There are two case when PCIe memory access involved

1. PCIe inbound:

   - This is the case that devices with DMA access content from memory without CPU involved. If there is no IOMMU between the data path then PCIe devices will access memory directly with the physical address. PCIe drivers in EDK2 must use PCIe root bridge IO protocol allocate function to allocate memory that will be used by DMA operation. In the function, memory needs to be allocated with a non cache attribute or manually be flushed before DMA starts. Also, if the memory is not 1:1 seen from a PCIe device vs CPU device, Map/UnMap function of that protocol needs to be used. The PCIe bridge IO protocol must be implemented by platform vendors if the generic one isn't suitable for this case.

2. PCIe outbound:

   - This is the case CPU read/write to PCIe BAR or ECAM memory. All access should be done through Read/Write API of root bridge IO protocol so the address from CPU can be translated to PCIe bridge memory range. Again, this implementation of these functions is up to platform vendors.

My comments inline for your questions:

On Fri, Sep 8, 2023 at 3:54 AM Jingyu Li <jingy...@gmail.com> wrote:

Dear all,

We are porting the PCIe driver into the SG2042 platform. To solve the Cache Coherence problem between the PCIe and the CPU, we have enabled the MMU to allocate non-cacheable memory for the PCIe device. There are some questions:

Q0:
UEFI mandates a 1:1 mapping between the physical address and the virtual address. How to deal with the situation where the mapping between the two fails to meet the above prerequisites.

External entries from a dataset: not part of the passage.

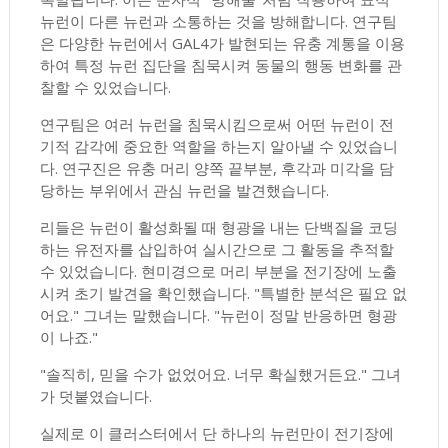
뉴런이 다른 뉴런과 소통하는 것을 방해합니다. 연구팀
은 다양한 뉴런에서 GAL4가 발현되는 유충 계통을 이용
하여 특정 뉴런 집단을 침묵시켜 동물의 행동 변화를 관
찰할 수 있었습니다.
연구팀은 여러 뉴런을 침묵시킴으로써 어떤 뉴런이 전
기적 감각에 중요한 역할을 하는지 알아낼 수 있었습니
다. 연구진은 유충 머리 양쪽 끝부분, 후각과 미각을 담
당하는 부위에서 관심 뉴런을 발견했습니다.
리들은 뉴런이 활성화될 때 형광을 내는 단백질을 코딩
하는 유전자를 삽입하여 실시간으로 그 활동을 추적할
수 있었습니다. 현미경으로 머리 부분을 전기장에 노출
시켜 초기 발견을 확인했습니다. "특별한 분석은 필요 없
어요." 그녀는 말했습니다. "뉴런이 정말 반응하면 형광
이 나죠."
"솔직히, 믿을 수가 없었어요. 너무 확실했거든요." 그녀
가 덧붙였습니다.
실제로 이 클러스터에서 단 하나의 뉴런만이 전기장에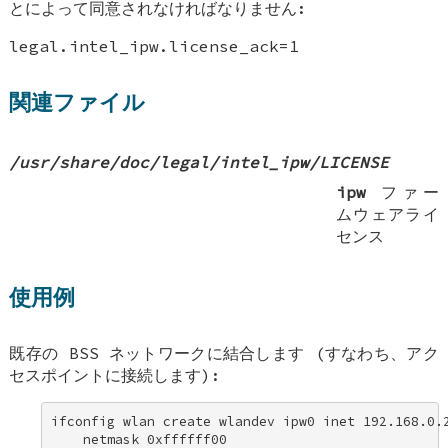
とによって同意されなければなりません:
legal.intel_ipw.license_ack=1
関連ファイル
/usr/share/doc/legal/intel_ipw/LICENSE
ipw
ファー
ムウェアライ
センス
使用例
既存の BSS ネットワークに結合します (すなわち、アク
セスポイントに接続します):
ifconfig wlan create wlandev ipw0 inet 192.168.0.2
    netmask 0xffffff00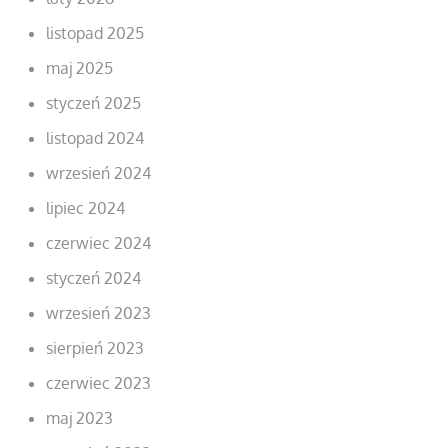
listopad 2025
maj 2025
styczeń 2025
listopad 2024
wrzesień 2024
lipiec 2024
czerwiec 2024
styczeń 2024
wrzesień 2023
sierpień 2023
czerwiec 2023
maj 2023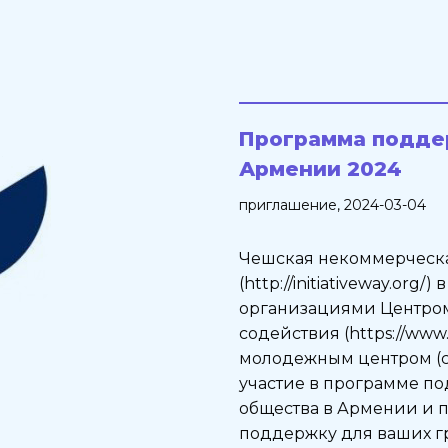
Программа подде
Армении 2024
приглашение
, 2024-03-04
Чешская некоммерческ
(http://initiativeway.org
организациями Центро
содействия (https://ww
молодежным центром (cy
участие в программе п
общества в Армении и п
поддержку для ваших г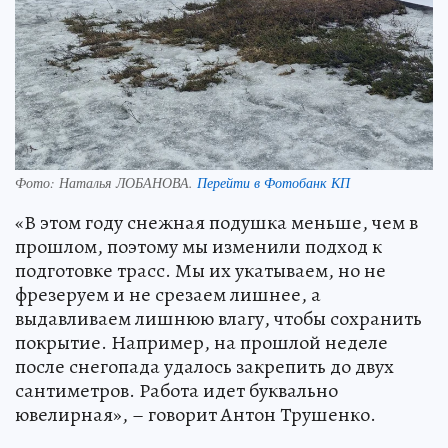
Фото:
Наталья ЛОБАНОВА.
Перейти в Фотобанк КП
«В этом году снежная подушка меньше, чем в
прошлом, поэтому мы изменили подход к
подготовке трасс. Мы их укатываем, но не
фрезеруем и не срезаем лишнее, а
выдавливаем лишнюю влагу, чтобы сохранить
покрытие. Например, на прошлой неделе
после снегопада удалось закрепить до двух
сантиметров. Работа идет буквально
ювелирная», – говорит Антон Трушенко.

Take Sv39 for example, if the 38-bit of a device's physical address is 1, e.g. 0x40 0000 0000, the mapped virtual address is 0xFFFF FFFC 0000 0000 according to RISC-V Privileged Spec.

[Tuan] I answered in the above statement.

Q1:
Case 1. Set the PageAttributes as (readable, writable, bufferable, sharable, weak-order, non-cacheable) or (readable, writable, non-bufferable, strong-order, non-cacheable) according to the RISC-V privilege and the C920 Core IP spec, then the NVMe SSD over PCIe doesn't work, the data in SQ and CQ is not right, still has been cached. It seems that the non-cacheable PTEs have no effect.

Case 2.  Then we try to override the PciRootBridgeIoAllocateBuffer, PciRootBridgeIoFreeBuffer, PciRootBridgeIoMap, and PciRootBridgeIoUnMap functions with the reference to  NonCoherentDmaLib.  For each buffer allocation, modify the GcdAttributes to non-cacheable, and then update the page tables. Still, the NVMe DXE also needs to flush or invalidate the cache to pass the NVMe DXE initializing phase. It seems that the ready-to-use update page tables also have no effect.

So how do we keep the cache coherence between PCIe and CPU in edk2 by using MMU reasonably and appropriately?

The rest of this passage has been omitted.